_Try it_
Your reply should be the records below, duplicated exactly, with any picture removed.
── Exercise data ──
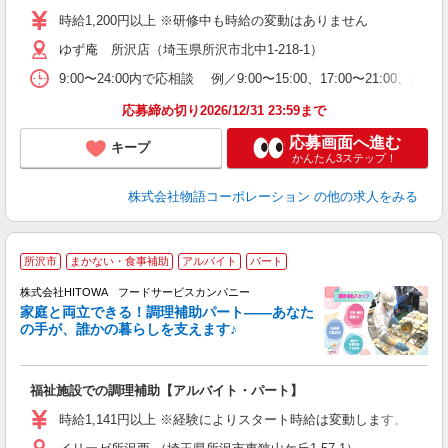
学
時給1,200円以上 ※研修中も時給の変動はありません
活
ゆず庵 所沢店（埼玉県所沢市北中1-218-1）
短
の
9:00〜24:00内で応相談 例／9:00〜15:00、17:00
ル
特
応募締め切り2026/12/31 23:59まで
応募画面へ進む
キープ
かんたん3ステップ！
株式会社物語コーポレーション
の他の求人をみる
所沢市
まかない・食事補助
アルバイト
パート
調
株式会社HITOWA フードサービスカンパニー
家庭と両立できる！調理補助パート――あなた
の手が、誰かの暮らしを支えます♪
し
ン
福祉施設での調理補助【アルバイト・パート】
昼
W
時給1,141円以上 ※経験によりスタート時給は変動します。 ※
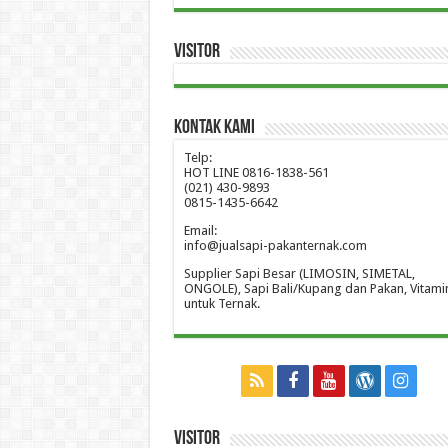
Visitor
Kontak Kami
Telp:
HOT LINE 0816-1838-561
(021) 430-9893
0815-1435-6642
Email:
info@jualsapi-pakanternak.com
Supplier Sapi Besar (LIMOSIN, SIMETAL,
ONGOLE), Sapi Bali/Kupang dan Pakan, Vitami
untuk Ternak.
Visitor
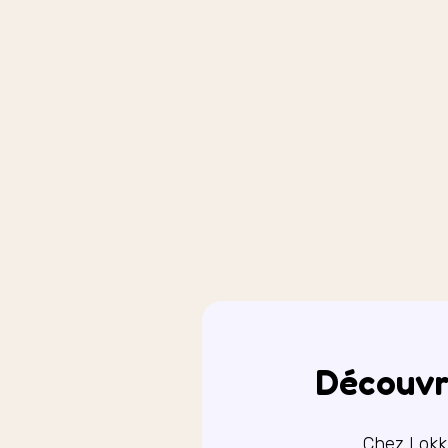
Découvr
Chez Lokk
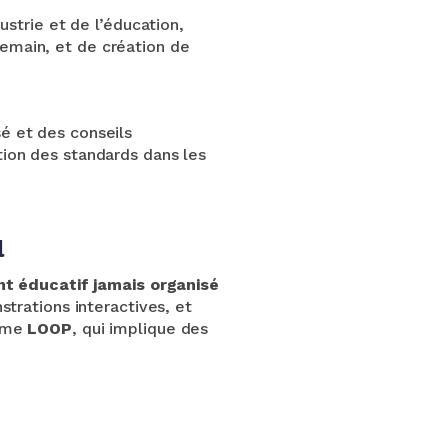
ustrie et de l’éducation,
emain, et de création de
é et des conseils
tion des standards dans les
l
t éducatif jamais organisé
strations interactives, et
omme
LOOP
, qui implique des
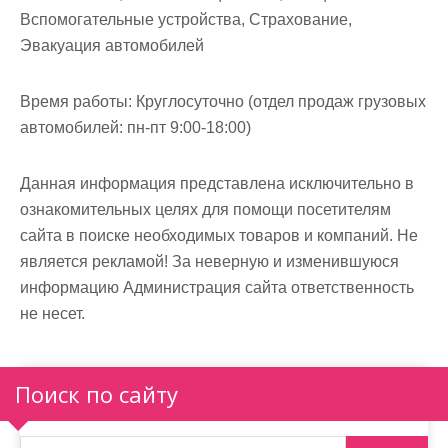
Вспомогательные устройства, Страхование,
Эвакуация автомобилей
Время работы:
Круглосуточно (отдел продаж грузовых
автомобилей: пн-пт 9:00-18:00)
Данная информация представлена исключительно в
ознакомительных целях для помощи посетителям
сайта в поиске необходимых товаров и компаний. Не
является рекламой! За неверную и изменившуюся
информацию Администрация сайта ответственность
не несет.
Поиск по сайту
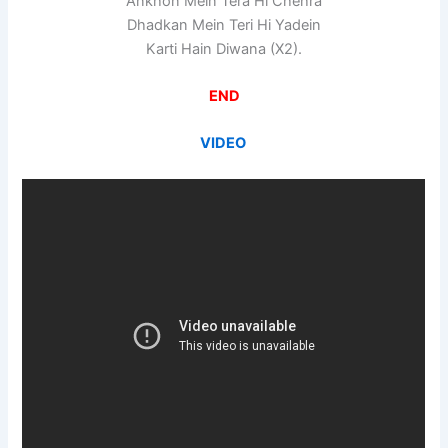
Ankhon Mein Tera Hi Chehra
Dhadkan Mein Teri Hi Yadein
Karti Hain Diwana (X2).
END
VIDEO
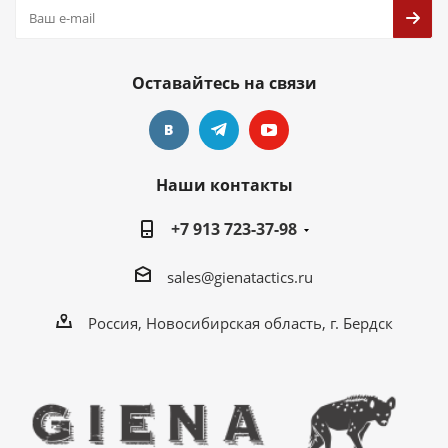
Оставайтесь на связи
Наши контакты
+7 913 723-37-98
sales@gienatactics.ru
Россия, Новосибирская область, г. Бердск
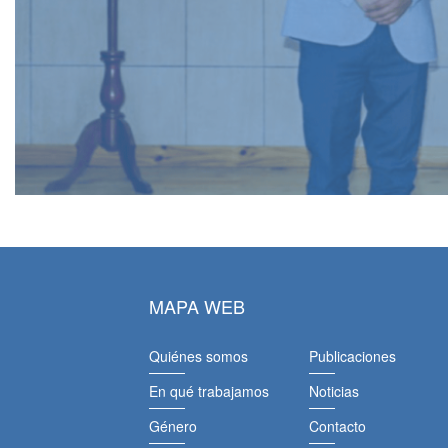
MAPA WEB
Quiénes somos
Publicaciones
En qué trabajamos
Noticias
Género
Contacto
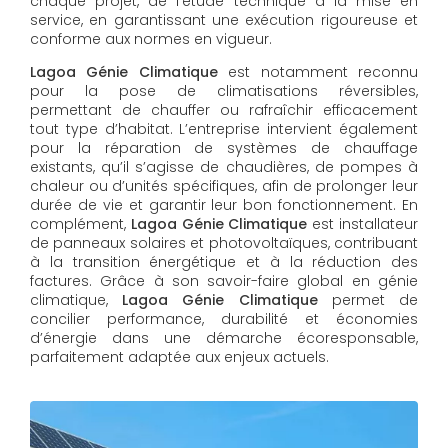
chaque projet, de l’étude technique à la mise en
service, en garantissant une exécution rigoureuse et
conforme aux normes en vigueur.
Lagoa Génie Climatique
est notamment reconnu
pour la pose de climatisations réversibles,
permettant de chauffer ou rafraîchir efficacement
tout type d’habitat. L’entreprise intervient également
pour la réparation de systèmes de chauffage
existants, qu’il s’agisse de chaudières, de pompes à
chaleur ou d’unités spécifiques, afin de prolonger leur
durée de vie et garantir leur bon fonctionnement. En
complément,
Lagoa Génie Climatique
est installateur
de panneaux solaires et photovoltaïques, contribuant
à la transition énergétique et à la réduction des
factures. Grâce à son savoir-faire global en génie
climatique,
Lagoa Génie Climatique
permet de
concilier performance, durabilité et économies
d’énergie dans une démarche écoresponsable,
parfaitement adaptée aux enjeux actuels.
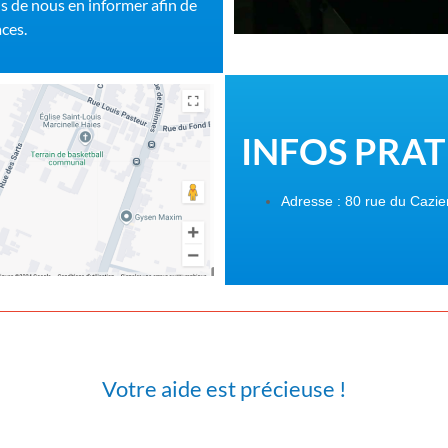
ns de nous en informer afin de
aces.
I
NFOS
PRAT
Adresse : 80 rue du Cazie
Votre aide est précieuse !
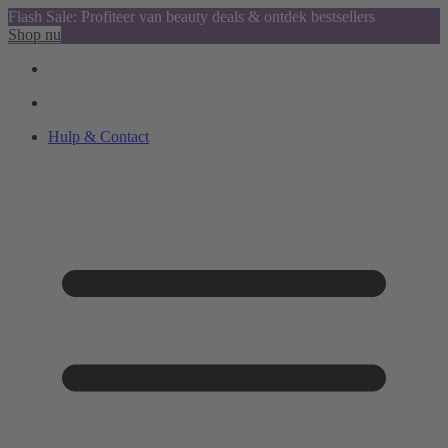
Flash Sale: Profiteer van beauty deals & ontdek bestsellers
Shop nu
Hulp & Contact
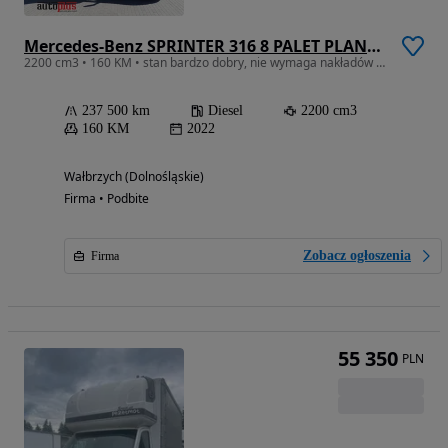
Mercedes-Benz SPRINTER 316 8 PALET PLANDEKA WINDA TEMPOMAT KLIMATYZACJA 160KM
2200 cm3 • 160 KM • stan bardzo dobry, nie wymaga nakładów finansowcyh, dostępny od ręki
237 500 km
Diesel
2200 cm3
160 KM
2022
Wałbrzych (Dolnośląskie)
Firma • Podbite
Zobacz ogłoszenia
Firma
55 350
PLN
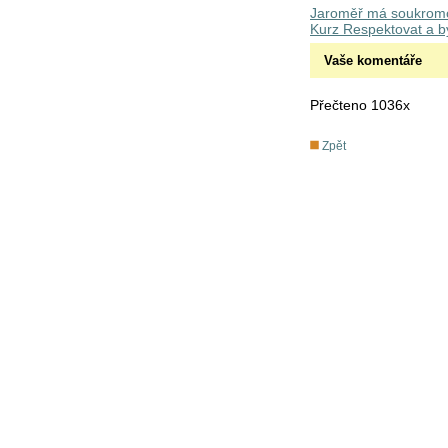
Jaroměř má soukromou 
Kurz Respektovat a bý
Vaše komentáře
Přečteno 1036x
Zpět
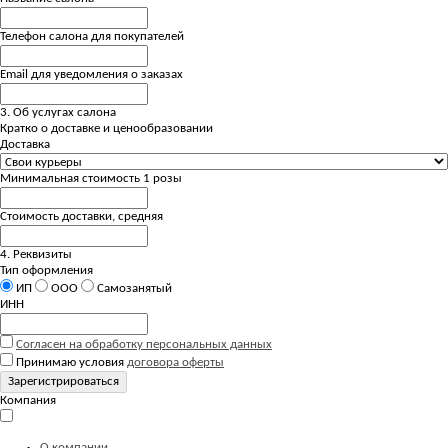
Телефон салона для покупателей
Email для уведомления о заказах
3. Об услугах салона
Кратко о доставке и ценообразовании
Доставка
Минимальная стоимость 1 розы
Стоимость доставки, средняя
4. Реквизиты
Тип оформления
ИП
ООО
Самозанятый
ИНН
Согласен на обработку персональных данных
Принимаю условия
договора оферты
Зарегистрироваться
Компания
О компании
───
_Written solution_
学
時給1,200円以上 ※研修中も時給の変動はありません
活
ゆず庵 所沢店（埼玉県所沢市北中1-218-1）
短
の
9:00〜24:00内で応相談 例／9:00〜15:00、17:00
ル
特
応募締め切り2026/12/31 23:59まで
応募画面へ進む
キープ
かんたん3ステップ！
株式会社物語コーポレーション
の他の求人をみる
所沢市
まかない・食事補助
アルバイト
パート
調
株式会社HITOWA フードサービスカンパニー
家庭と両立できる！調理補助パート――あなた
の手が、誰かの暮らしを支えます♪
し
ン
福祉施設での調理補助【アルバイト・パート】
昼
W
時給1,141円以上 ※経験によりスタート時給は変動します。 ※
Visitor
Kontak Kami
Telp:
HOT LINE 0816-1838-561
(021) 430-9893
0815-1435-6642
Email:
info@jualsapi-pakanternak.com
Supplier Sapi Besar (LIMOSIN, SIMETAL,
ONGOLE), Sapi Bali/Kupang dan Pakan, Vitami
untuk Ternak.
Visitor
Découvr
Chez Lokk
ustrie et de l’éducation,
emain, et de création de
é et des conseils
tion des standards dans les
l
t éducatif jamais organisé
strations interactives, et
omme
LOOP
, qui implique des
Вспомогательные устройства, Страхование,
Эвакуация автомобилей
Время работы:
Круглосуточно (отдел продаж грузовых
автомобилей: пн-пт 9:00-18:00)
Данная информация представлена исключительно в
ознакомительных целях для помощи посетителям
сайта в поиске необходимых товаров и компаний. Не
является рекламой! За неверную и изменившуюся
информацию Администрация сайта ответственность
не несет.
Поиск по сайту
Ankhon Mein Tera Hi Chehra
Dhadkan Mein Teri Hi Yadein
Karti Hain Diwana (X2).
END
VIDEO
Оставайтесь на связи
Наши контакты
+7 913 723-37-98
sales@gienatactics.ru
Россия, Новосибирская область, г. Бердск
MAPA WEB
Quiénes somos
Publicaciones
En qué trabajamos
Noticias
Género
Contacto
chaque projet, de l’étude technique à la mise en
service, en garantissant une exécution rigoureuse et
conforme aux normes en vigueur.
Lagoa Génie Climatique
est notamment reconnu
pour la pose de climatisations réversibles,
permettant de chauffer ou rafraîchir efficacement
tout type d’habitat. L’entreprise intervient également
pour la réparation de systèmes de chauffage
existants, qu’il s’agisse de chaudières, de pompes à
chaleur ou d’unités spécifiques, afin de prolonger leur
durée de vie et garantir leur bon fonctionnement. En
complément,
Lagoa Génie Climatique
est installateur
de panneaux solaires et photovoltaïques, contribuant
à la transition énergétique et à la réduction des
factures. Grâce à son savoir-faire global en génie
climatique,
Lagoa Génie Climatique
permet de
concilier performance, durabilité et économies
d’énergie dans une démarche écoresponsable,
parfaitement adaptée aux enjeux actuels.
ns de nous en informer afin de
aces.
I
NFOS
PRAT
Adresse : 80 rue du Cazie
Votre aide est précieuse !
Flash Sale: Profiteer van beauty deals & ontdek bestsellers
Shop nu
Hulp & Contact
Mercedes-Benz SPRINTER 316 8 PALET PLANDEKA WINDA TEMPOMAT KLIMATYZACJA 160KM
2200 cm3 • 160 KM • stan bardzo dobry, nie wymaga nakładów finansowcyh, dostępny od ręki
237 500 km
Diesel
2200 cm3
160 KM
2022
Wałbrzych (Dolnośląskie)
Firma • Podbite
Zobacz ogłoszenia
Firma
55 350
PLN
Jaroměř má soukromou 
Kurz Respektovat a bý
Vaše komentáře
Přečteno 1036x
Zpět
Телефон салона для покупателей
Email для уведомления о заказах
3. Об услугах салона
Кратко о доставке и ценообразовании
Доставка
Минимальная стоимость 1 розы
Стоимость доставки, средняя
4. Реквизиты
Тип оформления
ИП
ООО
Самозанятый
ИНН
Согласен на обработку персональных данных
Принимаю условия
договора оферты
Зарегистрироваться
Компания
О компании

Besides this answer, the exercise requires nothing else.